-- YOUR INSTRUCTIONS --
Look through the records below and say how many lines include "SoundBoard". Give only that number.

Collection entries
=-=-=
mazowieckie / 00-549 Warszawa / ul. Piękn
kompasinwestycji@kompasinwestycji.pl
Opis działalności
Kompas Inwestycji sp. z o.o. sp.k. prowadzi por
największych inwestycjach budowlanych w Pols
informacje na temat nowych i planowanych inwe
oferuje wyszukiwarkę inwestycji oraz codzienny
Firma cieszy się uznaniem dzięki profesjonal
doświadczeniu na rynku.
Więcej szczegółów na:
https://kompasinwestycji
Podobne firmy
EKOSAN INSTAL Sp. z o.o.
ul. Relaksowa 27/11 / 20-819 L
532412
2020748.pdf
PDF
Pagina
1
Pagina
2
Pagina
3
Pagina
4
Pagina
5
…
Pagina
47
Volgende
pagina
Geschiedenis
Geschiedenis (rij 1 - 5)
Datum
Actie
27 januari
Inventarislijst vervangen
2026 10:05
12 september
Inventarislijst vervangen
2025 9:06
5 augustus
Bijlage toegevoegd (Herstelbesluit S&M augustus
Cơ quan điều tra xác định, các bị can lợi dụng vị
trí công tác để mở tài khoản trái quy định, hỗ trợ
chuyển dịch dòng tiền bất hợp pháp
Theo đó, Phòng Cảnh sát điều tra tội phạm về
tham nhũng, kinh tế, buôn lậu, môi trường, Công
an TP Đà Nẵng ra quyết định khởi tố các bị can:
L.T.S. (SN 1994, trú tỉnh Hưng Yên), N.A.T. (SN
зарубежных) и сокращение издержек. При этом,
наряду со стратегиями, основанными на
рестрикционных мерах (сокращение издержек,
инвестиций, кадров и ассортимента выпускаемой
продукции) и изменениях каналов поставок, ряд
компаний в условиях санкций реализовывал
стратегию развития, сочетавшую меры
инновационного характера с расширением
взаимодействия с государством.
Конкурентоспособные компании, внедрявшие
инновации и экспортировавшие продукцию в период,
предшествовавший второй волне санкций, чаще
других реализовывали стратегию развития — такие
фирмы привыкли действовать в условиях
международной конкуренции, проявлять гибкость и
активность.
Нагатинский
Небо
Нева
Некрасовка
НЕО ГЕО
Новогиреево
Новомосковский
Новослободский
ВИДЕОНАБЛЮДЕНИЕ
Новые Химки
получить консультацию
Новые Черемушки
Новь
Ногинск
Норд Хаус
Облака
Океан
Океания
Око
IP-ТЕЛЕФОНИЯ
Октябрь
=-=-=
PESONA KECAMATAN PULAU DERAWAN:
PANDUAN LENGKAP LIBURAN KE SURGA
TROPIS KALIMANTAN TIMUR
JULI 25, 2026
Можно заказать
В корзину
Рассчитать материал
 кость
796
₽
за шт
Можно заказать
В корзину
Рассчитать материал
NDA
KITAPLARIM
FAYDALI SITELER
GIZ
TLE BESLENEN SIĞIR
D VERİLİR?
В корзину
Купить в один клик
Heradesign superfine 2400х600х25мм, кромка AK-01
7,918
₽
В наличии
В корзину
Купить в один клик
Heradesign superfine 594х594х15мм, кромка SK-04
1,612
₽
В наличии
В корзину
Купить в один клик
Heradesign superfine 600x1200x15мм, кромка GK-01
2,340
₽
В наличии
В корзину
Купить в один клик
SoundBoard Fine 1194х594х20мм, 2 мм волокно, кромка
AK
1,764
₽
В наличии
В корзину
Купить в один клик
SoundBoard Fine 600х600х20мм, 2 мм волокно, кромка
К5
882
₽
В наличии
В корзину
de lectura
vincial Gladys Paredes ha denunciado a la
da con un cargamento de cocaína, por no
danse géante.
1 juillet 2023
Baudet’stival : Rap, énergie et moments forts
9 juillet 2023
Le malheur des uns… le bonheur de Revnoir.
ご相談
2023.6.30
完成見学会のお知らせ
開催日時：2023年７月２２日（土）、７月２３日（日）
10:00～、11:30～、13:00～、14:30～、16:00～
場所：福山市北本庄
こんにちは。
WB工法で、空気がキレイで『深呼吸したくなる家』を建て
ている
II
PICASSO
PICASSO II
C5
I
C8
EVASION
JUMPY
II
=-=-=
-- TASK OUTPUT --
2